Extracted page text data:
++++++++++++++++++++

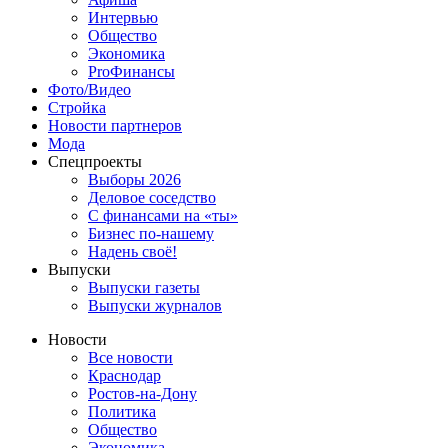
Интервью
Общество
Экономика
ProФинансы
Фото/Видео
Стройка
Новости партнеров
Мода
Спецпроекты
Выборы 2026
Деловое соседство
С финансами на «ты»
Бизнес по-нашему
Надень своё!
Выпуски
Выпуски газеты
Выпуски журналов
Новости
Все новости
Краснодар
Ростов-на-Дону
Политика
Общество
Экономика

++++++++++++++++++++

-- DESCRIPTION OF THE TASK --
Only an exact copy of the records, free of images, belongs in the answer.

-- ANSWER BELOW --
Интервью
Общество
Экономика
ProФинансы
Фото/Видео
Стройка
Новости партнеров
Мода
Спецпроекты
Выборы 2026
Деловое соседство
С финансами на «ты»
Бизнес по-нашему
Надень своё!
Выпуски
Выпуски газеты
Выпуски журналов
Новости
Все новости
Краснодар
Ростов-на-Дону
Политика
Общество
Экономика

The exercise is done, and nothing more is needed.